Pictures aside, return all of the records exactly as they stand.

----- Input

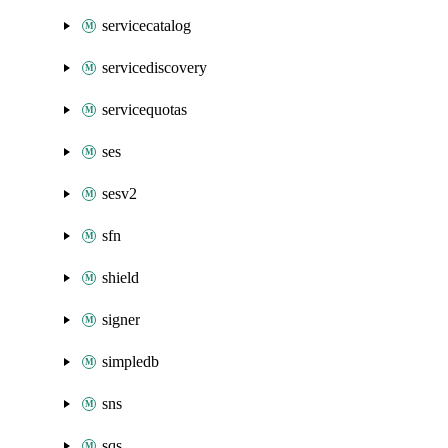
servicecatalog
servicediscovery
servicequotas
ses
sesv2
sfn
shield
signer
simpledb
sns
sqs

----------

**Worked solution**
servicecatalog
servicediscovery
servicequotas
ses
sesv2
sfn
shield
signer
simpledb
sns
sqs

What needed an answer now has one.